Dataset entries:
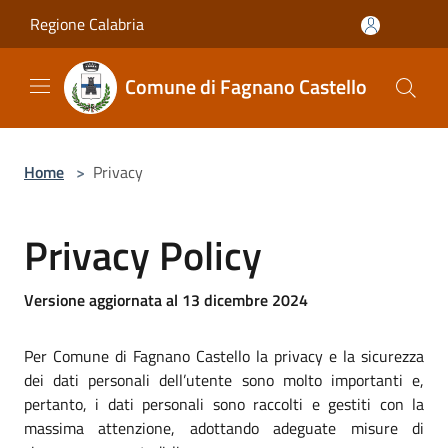
Salta al contenuto principale
Regione Calabria
Comune di Fagnano Castello
Home
>
Privacy
Privacy Policy
Versione aggiornata al 13 dicembre 2024
Per Comune di Fagnano Castello la privacy e la sicurezza
dei dati personali dell’utente sono molto importanti e,
pertanto, i dati personali sono raccolti e gestiti con la
massima attenzione, adottando adeguate misure di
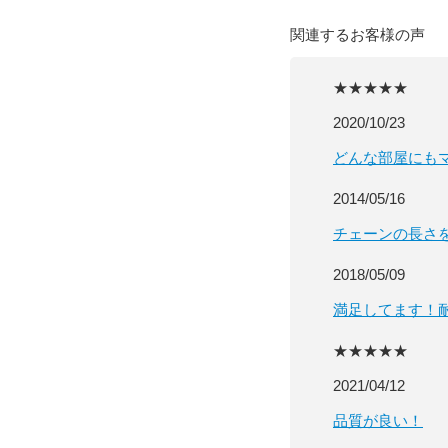
関連するお客様の声
★★★★★
2020/10/23
どんな部屋にも
2014/05/16
チェーンの長さ
2018/05/09
満足してます！
★★★★★
2021/04/12
品質が良い！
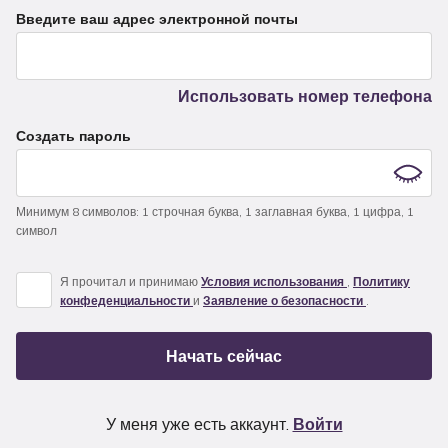
Введите ваш адрес электронной почты
Использовать номер телефона
Создать пароль
Минимум 8 символов
:
1 строчная буква
,
1 заглавная буква
,
1 цифра
,
1
символ
Я прочитал и принимаю
Условия использования
,
Политику
конфеденциальности
и
Заявление о безопасности
.
Начать сейчас
У меня уже есть аккаунт.
Войти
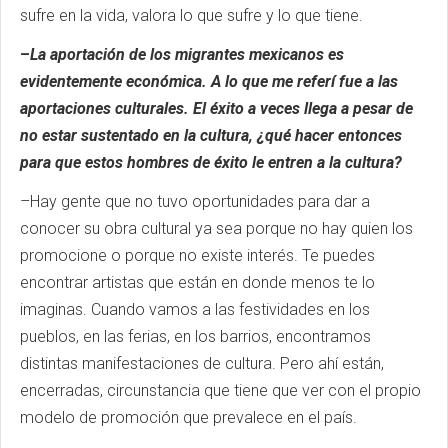
sufre en la vida, valora lo que sufre y lo que tiene.
–
La aportación de los migrantes mexicanos es
evidentemente económica. A lo que me referí fue a las
aportaciones culturales. El éxito a veces llega a pesar de
no estar sustentado en la cultura, ¿qué hacer entonces
para que estos hombres de éxito le entren a la cultura?
–Hay gente que no tuvo oportunidades para dar a
conocer su obra cultural ya sea porque no hay quien los
promocione o porque no existe interés. Te puedes
encontrar artistas que están en donde menos te lo
imaginas. Cuando vamos a las festividades en los
pueblos, en las ferias, en los barrios, encontramos
distintas manifestaciones de cultura. Pero ahí están,
encerradas, circunstancia que tiene que ver con el propio
modelo de promoción que prevalece en el país.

__WORK REQUEST__: The records above should be written out exactly, and the images dropped.

__RESPONSE BELOW__:
Salta al contenuto principale
Regione Calabria
Comune di Fagnano Castello
Home
>
Privacy
Privacy Policy
Versione aggiornata al 13 dicembre 2024
Per Comune di Fagnano Castello la privacy e la sicurezza
dei dati personali dell’utente sono molto importanti e,
pertanto, i dati personali sono raccolti e gestiti con la
massima attenzione, adottando adeguate misure di
関連するお客様の声
★★★★★
2020/10/23
どんな部屋にも
2014/05/16
チェーンの長さ
2018/05/09
満足してます！
★★★★★
2021/04/12
品質が良い！
Введите ваш адрес электронной почты
Использовать номер телефона
Создать пароль
Минимум 8 символов
:
1 строчная буква
,
1 заглавная буква
,
1 цифра
,
1
символ
Я прочитал и принимаю
Условия использования
,
Политику
конфеденциальности
и
Заявление о безопасности
.
Начать сейчас
У меня уже есть аккаунт.
Войти
sufre en la vida, valora lo que sufre y lo que tiene.
–
La aportación de los migrantes mexicanos es
evidentemente económica. A lo que me referí fue a las
aportaciones culturales. El éxito a veces llega a pesar de
no estar sustentado en la cultura, ¿qué hacer entonces
para que estos hombres de éxito le entren a la cultura?
–Hay gente que no tuvo oportunidades para dar a
conocer su obra cultural ya sea porque no hay quien los
promocione o porque no existe interés. Te puedes
encontrar artistas que están en donde menos te lo
imaginas. Cuando vamos a las festividades en los
pueblos, en las ferias, en los barrios, encontramos
distintas manifestaciones de cultura. Pero ahí están,
encerradas, circunstancia que tiene que ver con el propio
modelo de promoción que prevalece en el país.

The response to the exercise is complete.